Page layout parsing data

-----

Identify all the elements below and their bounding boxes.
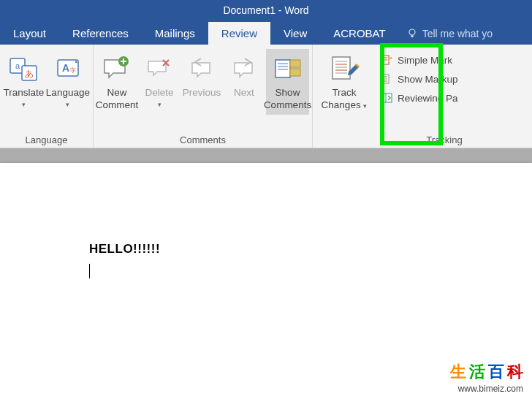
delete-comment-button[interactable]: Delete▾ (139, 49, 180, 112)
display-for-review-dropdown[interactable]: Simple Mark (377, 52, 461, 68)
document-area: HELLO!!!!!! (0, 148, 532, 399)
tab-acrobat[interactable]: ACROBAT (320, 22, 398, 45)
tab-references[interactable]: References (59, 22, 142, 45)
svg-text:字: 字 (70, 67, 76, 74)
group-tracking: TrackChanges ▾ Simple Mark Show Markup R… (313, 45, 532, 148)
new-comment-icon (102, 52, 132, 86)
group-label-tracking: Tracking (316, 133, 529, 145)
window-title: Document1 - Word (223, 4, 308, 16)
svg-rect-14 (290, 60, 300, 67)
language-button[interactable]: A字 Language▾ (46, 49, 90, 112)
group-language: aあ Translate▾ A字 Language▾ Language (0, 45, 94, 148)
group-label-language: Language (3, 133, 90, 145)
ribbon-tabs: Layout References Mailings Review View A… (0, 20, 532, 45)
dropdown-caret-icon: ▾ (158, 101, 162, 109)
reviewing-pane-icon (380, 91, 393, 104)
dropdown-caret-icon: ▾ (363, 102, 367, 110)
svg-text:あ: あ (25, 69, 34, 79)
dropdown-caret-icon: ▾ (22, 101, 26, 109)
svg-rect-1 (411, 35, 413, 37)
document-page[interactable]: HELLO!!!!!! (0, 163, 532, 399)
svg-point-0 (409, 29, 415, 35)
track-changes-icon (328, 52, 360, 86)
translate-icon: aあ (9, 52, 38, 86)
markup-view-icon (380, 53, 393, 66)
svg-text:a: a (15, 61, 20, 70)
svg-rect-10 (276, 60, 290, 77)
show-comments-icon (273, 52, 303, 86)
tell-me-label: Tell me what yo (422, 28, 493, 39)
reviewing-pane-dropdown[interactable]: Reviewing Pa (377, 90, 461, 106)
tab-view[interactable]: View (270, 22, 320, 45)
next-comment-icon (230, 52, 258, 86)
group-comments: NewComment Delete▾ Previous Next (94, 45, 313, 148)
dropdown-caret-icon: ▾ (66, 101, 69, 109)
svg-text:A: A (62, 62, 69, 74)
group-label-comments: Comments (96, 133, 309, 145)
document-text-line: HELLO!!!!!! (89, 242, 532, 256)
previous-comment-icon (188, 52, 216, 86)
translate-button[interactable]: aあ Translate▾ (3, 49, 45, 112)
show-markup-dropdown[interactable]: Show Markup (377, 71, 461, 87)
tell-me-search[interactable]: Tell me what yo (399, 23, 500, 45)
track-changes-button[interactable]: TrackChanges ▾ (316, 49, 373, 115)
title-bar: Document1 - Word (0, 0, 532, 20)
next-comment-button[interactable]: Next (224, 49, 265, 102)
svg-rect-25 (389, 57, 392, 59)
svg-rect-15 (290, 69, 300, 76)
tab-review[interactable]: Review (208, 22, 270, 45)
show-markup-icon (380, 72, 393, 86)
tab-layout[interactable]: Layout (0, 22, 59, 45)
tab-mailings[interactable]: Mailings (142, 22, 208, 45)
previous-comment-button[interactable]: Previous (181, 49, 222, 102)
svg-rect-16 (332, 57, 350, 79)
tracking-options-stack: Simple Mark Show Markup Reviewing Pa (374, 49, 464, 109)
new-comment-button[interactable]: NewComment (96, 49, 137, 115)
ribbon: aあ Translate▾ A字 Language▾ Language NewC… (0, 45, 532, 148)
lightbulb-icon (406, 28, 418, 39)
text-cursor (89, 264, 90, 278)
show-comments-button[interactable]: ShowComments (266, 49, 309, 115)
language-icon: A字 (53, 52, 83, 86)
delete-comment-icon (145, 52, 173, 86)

-----

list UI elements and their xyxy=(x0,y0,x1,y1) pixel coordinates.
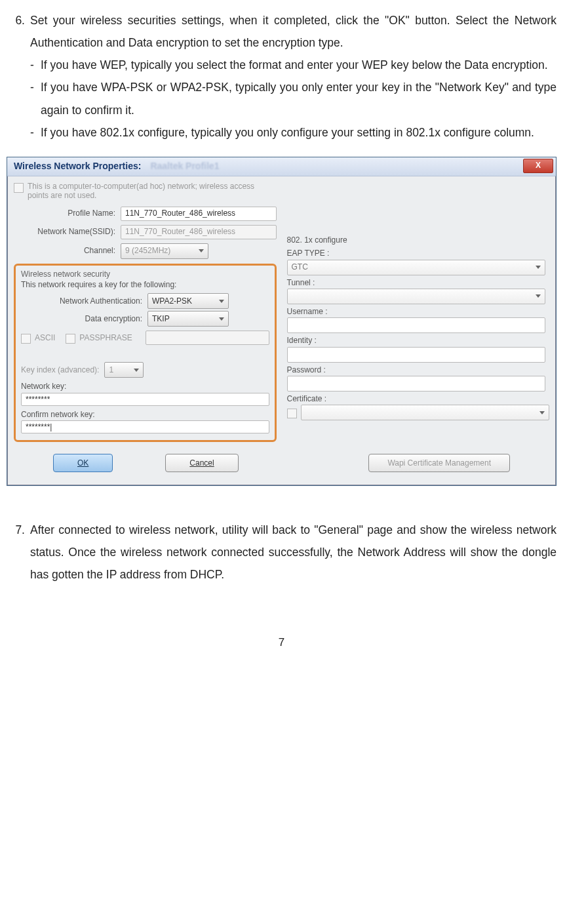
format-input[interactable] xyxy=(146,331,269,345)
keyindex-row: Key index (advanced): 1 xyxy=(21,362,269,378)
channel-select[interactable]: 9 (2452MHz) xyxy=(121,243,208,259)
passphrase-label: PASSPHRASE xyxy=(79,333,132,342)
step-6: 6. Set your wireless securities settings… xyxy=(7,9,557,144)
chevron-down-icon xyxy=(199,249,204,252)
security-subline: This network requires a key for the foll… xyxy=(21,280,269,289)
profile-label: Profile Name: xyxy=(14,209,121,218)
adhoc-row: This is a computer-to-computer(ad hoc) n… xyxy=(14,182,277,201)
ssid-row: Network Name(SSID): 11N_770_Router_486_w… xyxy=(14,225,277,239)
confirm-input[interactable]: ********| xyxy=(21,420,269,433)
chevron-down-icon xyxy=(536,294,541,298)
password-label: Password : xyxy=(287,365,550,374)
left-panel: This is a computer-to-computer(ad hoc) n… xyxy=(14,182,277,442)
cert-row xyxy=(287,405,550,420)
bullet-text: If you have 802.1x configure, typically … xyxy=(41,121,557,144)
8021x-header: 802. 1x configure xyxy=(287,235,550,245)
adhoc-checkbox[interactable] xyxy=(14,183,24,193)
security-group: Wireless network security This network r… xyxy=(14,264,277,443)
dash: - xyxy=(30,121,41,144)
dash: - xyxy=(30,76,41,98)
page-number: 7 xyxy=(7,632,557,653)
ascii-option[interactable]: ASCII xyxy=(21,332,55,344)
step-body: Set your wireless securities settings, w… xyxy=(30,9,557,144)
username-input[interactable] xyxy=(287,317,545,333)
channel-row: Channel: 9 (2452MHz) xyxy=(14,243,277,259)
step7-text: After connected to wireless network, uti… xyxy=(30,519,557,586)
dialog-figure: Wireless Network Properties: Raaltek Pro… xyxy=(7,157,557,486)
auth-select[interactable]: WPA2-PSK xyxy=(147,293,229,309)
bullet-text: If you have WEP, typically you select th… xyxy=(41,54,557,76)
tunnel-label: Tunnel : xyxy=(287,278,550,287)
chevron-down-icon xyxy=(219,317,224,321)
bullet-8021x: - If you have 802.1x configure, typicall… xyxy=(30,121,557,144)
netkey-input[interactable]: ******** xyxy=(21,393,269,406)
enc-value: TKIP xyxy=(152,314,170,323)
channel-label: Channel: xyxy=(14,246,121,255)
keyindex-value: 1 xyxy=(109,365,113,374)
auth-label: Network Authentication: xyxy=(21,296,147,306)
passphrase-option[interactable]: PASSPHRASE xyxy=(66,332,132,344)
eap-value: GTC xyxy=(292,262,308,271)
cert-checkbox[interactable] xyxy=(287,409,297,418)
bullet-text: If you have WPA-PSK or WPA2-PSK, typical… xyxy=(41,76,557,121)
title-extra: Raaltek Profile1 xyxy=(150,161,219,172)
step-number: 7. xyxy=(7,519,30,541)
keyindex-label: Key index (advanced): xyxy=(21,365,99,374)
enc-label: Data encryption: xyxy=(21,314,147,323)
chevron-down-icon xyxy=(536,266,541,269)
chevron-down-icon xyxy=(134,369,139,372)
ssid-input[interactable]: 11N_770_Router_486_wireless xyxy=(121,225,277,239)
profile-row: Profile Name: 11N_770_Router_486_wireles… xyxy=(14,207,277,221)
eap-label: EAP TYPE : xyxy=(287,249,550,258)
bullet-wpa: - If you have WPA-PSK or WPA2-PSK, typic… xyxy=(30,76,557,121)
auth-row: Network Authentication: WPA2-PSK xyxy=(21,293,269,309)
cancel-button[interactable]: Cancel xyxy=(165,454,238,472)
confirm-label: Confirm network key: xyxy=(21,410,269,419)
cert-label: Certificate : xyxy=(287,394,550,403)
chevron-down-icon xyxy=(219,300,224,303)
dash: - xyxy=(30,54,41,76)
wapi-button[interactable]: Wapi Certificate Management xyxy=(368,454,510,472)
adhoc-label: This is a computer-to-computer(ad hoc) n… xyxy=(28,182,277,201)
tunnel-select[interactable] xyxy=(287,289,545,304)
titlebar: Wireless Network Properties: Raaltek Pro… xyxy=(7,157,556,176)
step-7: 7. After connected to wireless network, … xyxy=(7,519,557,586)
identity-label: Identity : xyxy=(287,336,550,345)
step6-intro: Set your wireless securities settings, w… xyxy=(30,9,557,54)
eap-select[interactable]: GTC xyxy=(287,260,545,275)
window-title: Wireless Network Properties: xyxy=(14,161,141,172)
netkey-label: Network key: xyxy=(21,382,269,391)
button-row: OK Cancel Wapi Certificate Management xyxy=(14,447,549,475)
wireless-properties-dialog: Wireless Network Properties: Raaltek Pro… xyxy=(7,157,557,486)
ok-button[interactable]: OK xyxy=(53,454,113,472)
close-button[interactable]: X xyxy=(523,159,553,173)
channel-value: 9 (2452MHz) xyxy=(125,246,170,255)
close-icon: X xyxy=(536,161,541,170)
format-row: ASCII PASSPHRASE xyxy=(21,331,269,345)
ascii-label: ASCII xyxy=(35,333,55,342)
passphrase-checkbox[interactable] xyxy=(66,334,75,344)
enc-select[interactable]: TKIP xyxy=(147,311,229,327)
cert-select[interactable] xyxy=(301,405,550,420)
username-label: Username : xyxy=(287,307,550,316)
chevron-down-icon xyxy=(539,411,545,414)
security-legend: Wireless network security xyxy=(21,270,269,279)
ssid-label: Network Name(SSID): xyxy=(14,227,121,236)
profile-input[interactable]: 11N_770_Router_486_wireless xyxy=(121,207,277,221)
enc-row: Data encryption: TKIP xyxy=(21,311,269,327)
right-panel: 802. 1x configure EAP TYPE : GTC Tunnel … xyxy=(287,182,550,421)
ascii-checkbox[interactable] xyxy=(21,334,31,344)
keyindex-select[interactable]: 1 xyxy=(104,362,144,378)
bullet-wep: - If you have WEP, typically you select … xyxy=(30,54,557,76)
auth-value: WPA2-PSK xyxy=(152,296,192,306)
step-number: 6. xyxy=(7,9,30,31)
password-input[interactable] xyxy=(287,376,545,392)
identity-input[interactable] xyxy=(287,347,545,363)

-----

What is needed >> Please report every line of the records above that contains the word "caret".

Written solution >>
dropdown-caret-icon: ▾ (158, 101, 162, 109)
dropdown-caret-icon: ▾ (363, 102, 367, 110)
dropdown-caret-icon: ▾ (22, 101, 26, 109)
dropdown-caret-icon: ▾ (66, 101, 69, 109)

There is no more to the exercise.